La CEA pourrait devenir un laboratoire pour l’UE puisque de part et d’autre du Rhin existe une vie relationnelle intense que résume le nombre de travailleurs frontaliers en 2012 : 40 400 dans le Haut-Rhin, 22 000 dans le Bas-Rhin, soit 17 % du total national des travailleurs frontaliers et 6,7 % des actifs de l’Alsace selon les données de l’Insee.

De nombreuses entreprises allemandes ou suisses sont implantées en Alsace, les premières plutôt dans le Bas-Rhin, les secondes plutôt dans le Haut-Rhin. Les flux de chalandises, les loisirs et le tourisme contribuent eux aussi à un encastrement trinational.

L’Euroairport de Mulhouse-Bâle est organisé par une convention bilatérale franco-suisse depuis 1949.

Des réalisations spectaculaires comme les tramways binationaux de Strasbourg-Kehl et de Bâle-Saint-Louis en 2017-2018 témoignent d’un travail de couture urbaine en partant de leurs zones portuaires avec la ZAC des Deux-Rives à Strasbourg-Kehl et le projet Rheinhattan à Bâle-Huningue-Weil-am-Rhein.

Rame Citadis quittant la station Kehl Rathaus. Cik54/Wikimedia, CC BY-NC

Mais l’Euroairport a été récemment menacé par les foudres de Bercy, qui voulait remplacer le régime fiscal suisse par le sien dans la partie suisse de l’aéroport, et par une remise en cause du droit du travail, avant que des accords pragmatiques ne s’imposent pour la poursuite de la prospérité de la plate-forme (6 500 emplois et 8,5 millions de passagers en 2018).

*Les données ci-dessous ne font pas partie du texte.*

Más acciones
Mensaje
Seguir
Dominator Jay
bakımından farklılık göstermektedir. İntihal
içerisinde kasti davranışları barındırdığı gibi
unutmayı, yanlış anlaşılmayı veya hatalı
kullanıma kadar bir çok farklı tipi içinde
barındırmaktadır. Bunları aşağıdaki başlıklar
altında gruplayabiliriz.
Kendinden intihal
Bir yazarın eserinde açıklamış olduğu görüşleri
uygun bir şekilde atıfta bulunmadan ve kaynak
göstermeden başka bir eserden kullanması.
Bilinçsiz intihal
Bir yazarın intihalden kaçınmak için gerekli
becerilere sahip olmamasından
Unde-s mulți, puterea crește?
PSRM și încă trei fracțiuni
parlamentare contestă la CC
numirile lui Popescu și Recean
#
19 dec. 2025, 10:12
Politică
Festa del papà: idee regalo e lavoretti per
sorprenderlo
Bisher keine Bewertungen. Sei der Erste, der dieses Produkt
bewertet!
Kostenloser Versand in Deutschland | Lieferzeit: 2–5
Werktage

Plus récemment, suite à l’annonce de la fermeture de la centrale nucléaire de Fessenheim annoncée pour 2020, le Groupement local de coopération transfrontalière (GLCT) se préoccupe de son avenir. Ce GLCT était apparu pour faciliter l’employabilité des Français dans l’Allemagne voisine, où se trouve le Gewerbepark Breisgau (une zone d’activité implantée sur le site d’un ex-aéroport de l’OTAN). Encore fallait-il pouvoir s’y rendre au quotidien.

Avec un soutien des fonds européens Interreg II), un pont à voie unique avait été ouvert dès 2006 entre Fessenheim et la [zone d’activités du Gewerbepark](http://fr.gewerbepark-breisgau.de/](http://fr.gewerbepark-breisgau.de/).

Comme le plein emploi est une réalité du côté badois, il est tentant de vouloir transposer le droit allemand dans l’ensemble du GLCT afin d’offrir des conditions identiques aux entreprises de part et d’autre du Rhin. La balle est dans le camp de l’État français qui devrait alors faire le deuil d’une partie au moins de ses pouvoirs régaliens.

Un projet qui ferait cadre

Et si l’on inversait la problématique, avec un projet qui ferait le cadre ? Selon le président Macron, « nous ne devons pas nous perdre dans des débats institutionnels » (L’Alsace, 5 novembre 2018). Le projet de la CEA risque effectivement d’absorber beaucoup d’énergie et de créer de fortes tensions entre les acteurs politiques.

Le président Macron avait d’ailleurs été pris au mot par Roland Mack, le dirigeant allemand d’Europapark, consacré meilleur parc de loisirs au monde pour la 5ᵉ fois consécutive en 2018. Mack a ainsi proposé de relier la France à son parc par un téléphérique au-dessus du Rhin en 2023, et cela aux frais de son entreprise. Pragmatisme de chef d’entreprise… Sera-t-il suffisant pour convaincre de ce côté-ci du Rhin ?


L’auteur vient de publier « Atlas de l’Alsace : enjeux et émergences », 2018, édition Atlande.